Records from a data collection
********************
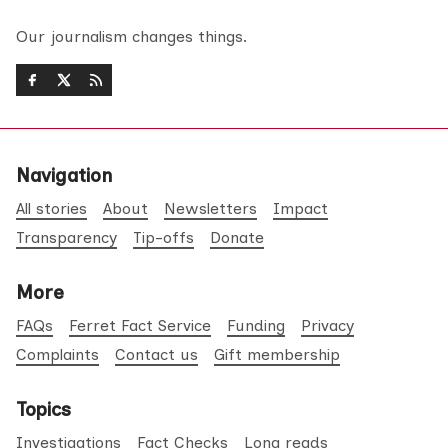
Our journalism changes things.
Navigation
All stories
About
Newsletters
Impact
Transparency
Tip-offs
Donate
More
FAQs
Ferret Fact Service
Funding
Privacy
Complaints
Contact us
Gift membership
Topics
Investigations
Fact Checks
Long reads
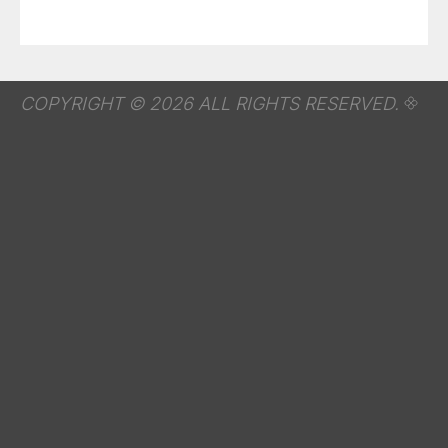
COPYRIGHT © 2026 ALL RIGHTS RESERVED.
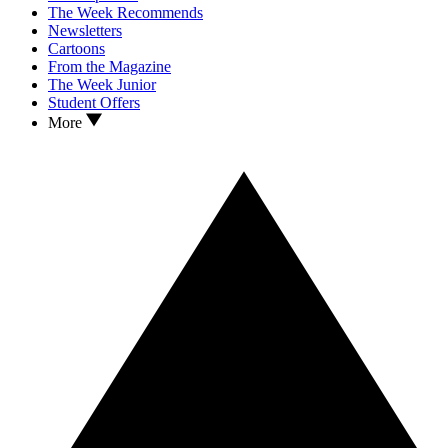
The Week Recommends
Newsletters
Cartoons
From the Magazine
The Week Junior
Student Offers
More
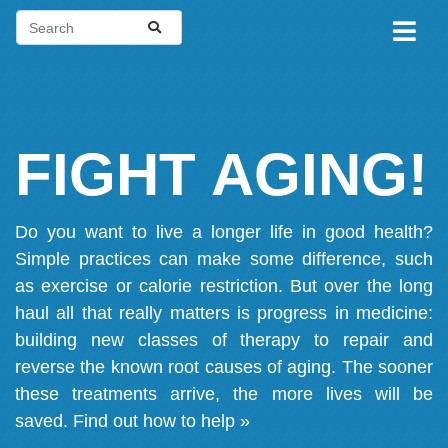
FIGHT AGING!
Do you want to live a longer life in good health?
Simple practices can make some difference, such
as exercise or calorie restriction. But over the long
haul all that really matters is progress in medicine:
building new classes of therapy to repair and
reverse the known root causes of aging. The sooner
these treatments arrive, the more lives will be
saved.
Find out how to help »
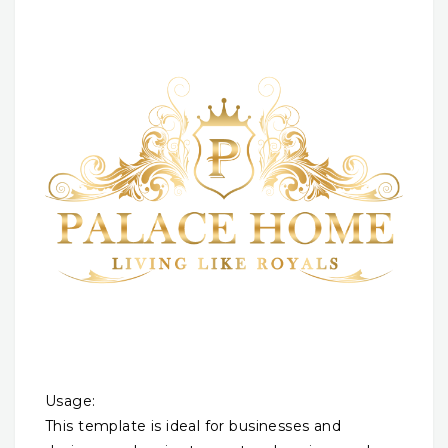
Usage:
This template is ideal for businesses and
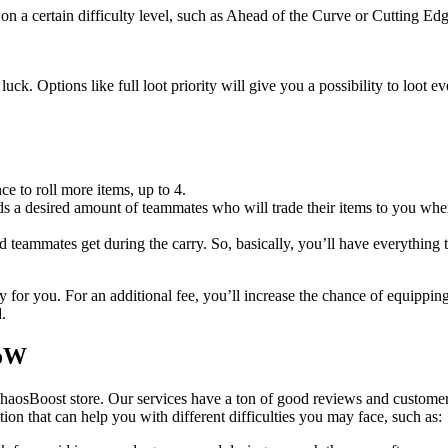
on a certain difficulty level, such as Ahead of the Curve or Cutting Edg
uck. Options like full loot priority will give you a possibility to loot 
ce to roll more items, up to 4.
 a desired amount of teammates who will trade their items to you when 
ed teammates get during the carry. So, basically, you’ll have everything 
 for you. For an additional fee, you’ll increase the chance of equippin
.
WoW
haosBoost store. Our services have a ton of good reviews and customer
ution that can help you with different difficulties you may face, such as:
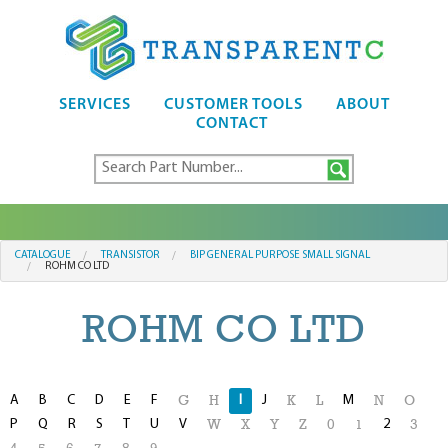
SERVICES
CUSTOMER TOOLS
ABOUT
CONTACT
CATALOGUE
TRANSISTOR
BIP GENERAL PURPOSE SMALL SIGNAL
ROHM CO LTD
ROHM CO LTD
A
B
C
D
E
F
I
J
M
G
H
K
L
N
O
P
Q
R
S
T
U
V
2
W
X
Y
Z
0
1
3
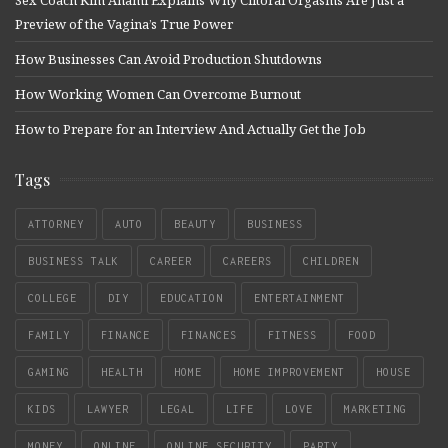
Preview of the Vagina’s True Power
How Businesses Can Avoid Production Shutdowns
How Working Women Can Overcome Burnout
How to Prepare for an Interview And Actually Get the Job
Tags
ATTORNEY
AUTO
BEAUTY
BUSINESS
BUSINESS TALK
CAREER
CAREERS
CHILDREN
COLLEGE
DIY
EDUCATION
ENTERTAINMENT
FAMILY
FINANCE
FINANCES
FITNESS
FOOD
GAMING
HEALTH
HOME
HOME IMPROVEMENT
HOUSE
KIDS
LAWYER
LEGAL
LIFE
LOVE
MARKETING
MONEY
ONLINE
ONLINE SECURITY
PARTY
********************
Once the pictures are set aside, please output all the data word for word.

* [Task output]
Our journalism changes things.
Navigation
All stories
About
Newsletters
Impact
Transparency
Tip-offs
Donate
More
FAQs
Ferret Fact Service
Funding
Privacy
Complaints
Contact us
Gift membership
Topics
Investigations
Fact Checks
Long reads
COPYRIGHT © 2026 ALL RIGHTS RESERVED.
The Week Recommends
Newsletters
Cartoons
From the Magazine
The Week Junior
Student Offers
More
FIGHT AGING!
Do you want to live a longer life in good health?
Simple practices can make some difference, such
as exercise or calorie restriction. But over the long
haul all that really matters is progress in medicine:
building new classes of therapy to repair and
reverse the known root causes of aging. The sooner
these treatments arrive, the more lives will be
saved.
Find out how to help »
Usage:
This template is ideal for businesses and
on a certain difficulty level, such as Ahead of the Curve or Cutting Edg
uck. Options like full loot priority will give you a possibility to loot 
ce to roll more items, up to 4.
 a desired amount of teammates who will trade their items to you when 
ed teammates get during the carry. So, basically, you’ll have everything 
 for you. For an additional fee, you’ll increase the chance of equippin
.
WoW
haosBoost store. Our services have a ton of good reviews and customer
ution that can help you with different difficulties you may face, such as:
SERVICES
CUSTOMER TOOLS
ABOUT
CONTACT
CATALOGUE
TRANSISTOR
BIP GENERAL PURPOSE SMALL SIGNAL
ROHM CO LTD
ROHM CO LTD
A
B
C
D
E
F
I
J
M
G
H
K
L
N
O
P
Q
R
S
T
U
V
2
W
X
Y
Z
0
1
3
Preview of the Vagina’s True Power
How Businesses Can Avoid Production Shutdowns
How Working Women Can Overcome Burnout
How to Prepare for an Interview And Actually Get the Job
Tags
ATTORNEY
AUTO
BEAUTY
BUSINESS
BUSINESS TALK
CAREER
CAREERS
CHILDREN
COLLEGE
DIY
EDUCATION
ENTERTAINMENT
FAMILY
FINANCE
FINANCES
FITNESS
FOOD
GAMING
HEALTH
HOME
HOME IMPROVEMENT
HOUSE
KIDS
LAWYER
LEGAL
LIFE
LOVE
MARKETING
MONEY
ONLINE
ONLINE SECURITY
PARTY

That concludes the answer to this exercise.